REPUBLIKA.CO.ID, BANYUASIN -- Direktur Jenderal Perkebunan Kementerian Pertanian Bambang mengingatkan para pemangku kepentingan di Kabupaten Banyuasin, Sumatra Selatan, terus berusaha meningkatkan produksi sawit. Ini mengingat Kabupaten Banyuasin memiliki potensi pengembangan produksi sawit yang sangat besar.
“Di Banyuasin ada 932 ribu hektare lahan sawit. Sehingga, sawit yang sudah menyumbangkan ratusan triliun untuk pendapatan negara bisa kita tingkatkan,” kata Bambang saat acara Tanam Perdana Kebun Masyarakat (Plasma) Kelapa Sawit di Desa Air Kumbang Bakti, Kecamatan Air Kumbang, Kabupaten Banyuasin, Sumatra Selatan, Senin (15/10).
Karena untuk saat ini, produksi dari setiap satu hektare lahan sawit menghasilkan dua hingga tiga ton per hektare. Seharusnya, bisa ditingkatkan menjadi 10 hingga 12 ton per hektare.“Kalau produksi sawit meningkat maka ini bisa menambah kesejahteraan bagi petani,” kata Bambang saat memberikan sambutan.

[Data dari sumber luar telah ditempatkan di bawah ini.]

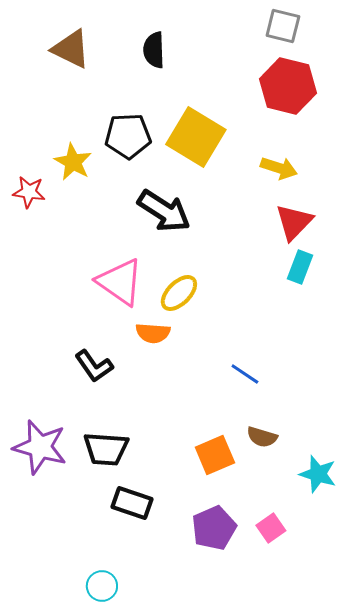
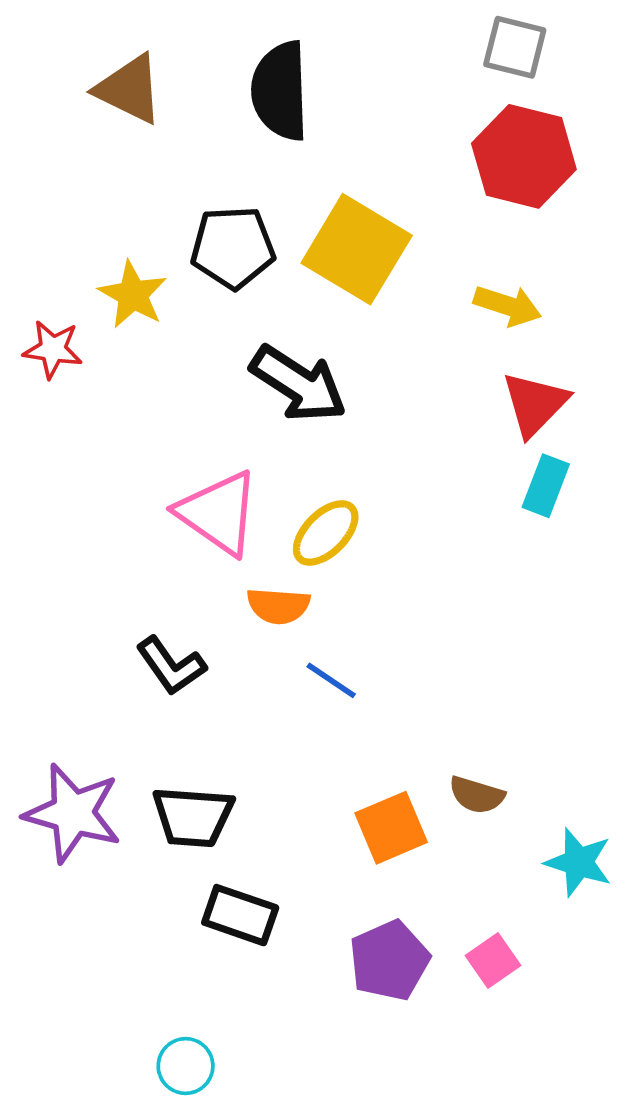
black semicircle: (154, 50) -> (280, 91), size x1.5
blue line: (245, 374) -> (331, 680), moved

Untuk meningkatkan produksi sawit itu, Bambang menyebut semua pihak baik petani, pemerintah, dan perusahaan untuk membenahi industri perkebunan sawit. “Tentunya dalam berbagai hal, usaha perkebunan kita masih banyak tantangan,” kata Bambang.
Salah satu tantangan terbesar itu kata Bambang adalah banyak pihak yang tak mengkehendaki perkebunan sawit di Indonesia ini maju. Padahal, dari seluruh dunia, lahan di Indonesia adalah tempat yang paling baik untuk perkebunan sawit.
Pihak-pihak yang tak ingin perkebunan sawit di Indonesia ini maju mempengaruhi pikiran anak-anak muda dan masyarakat untuk menentang perkebunan sawit. Mereka mengkampanyekan hal-hal yang negatif tentang perkebunan sawit. Tujuannya adalah agar produksi sawit di Indonesia tidak sebaik sebagaimana mestinya.
“Sehingga, mereka senang dengan kualitas sawit yang biasa-biasa saja supaya mereka bisa membeli sawit dengan harga yang murah. Inilah tantangan kita,” kata Bambang.
Untuk mengatasi itu, kata Bambang, maka semua pihak harus meningkatkan tata kelola yang benar di sektor perkebunan sawit. Pertama, pemerintah daerah harus melakukan pendataan.
“Untuk Pak bupati saya mohon, Ditjen Perkebunan tak bisa melalukan apa-apa untuk mengembangkan sawit di Banyuasin,” kata Bambang.
Salah satu tata kelola itu adalah soal pendataan. Saat ini, lanjut Bambang, pihaknya bersama Komisi Pemberantasan Korupsi (KPK) tengah melakukan pengawasan untuk menertibkan data. Ini bertujuan agar tak ada kesimpangsiuran data.
“Ini dimulai dari pendataan di tingkat desa, kecamatan, kabupaten, hingga tingkat nasional,” kata Bambang.
Kedua, menertibkan soal perizinan. Saat ini, masih banyak perusahaan sawit yang masih tak tertib dalam perizinan. “Jangan ada perusahaan sawit yang mengelola sawit dengan izin yang ilegal. Ini kita harus uraikan benang kusutnya,” kata Bambang.
Ketiga, lanjut Bambang, soal perkebunan rakyat. Pihaknya meminta Kementerian Agraria dan Tata Ruang/BPN supaya memberikan sertifikat lahan. Saat ini juga, menteri pertanian hingga presiden, terus mengawasl itu semua agar lahan pertanian rakyat bersertifikat.
Sementara, terkait dengan acara tanam perdana itu, dilakukan di dua desa dengan luas lahan 1.000 hektare. Proses penanaman itu diperkirakan memakan waktu hingga lima bulan yaitu hingga Februari 2019. Jika tak ada halangan, maka panen perdana bisa dilakukan pada Januari 2022.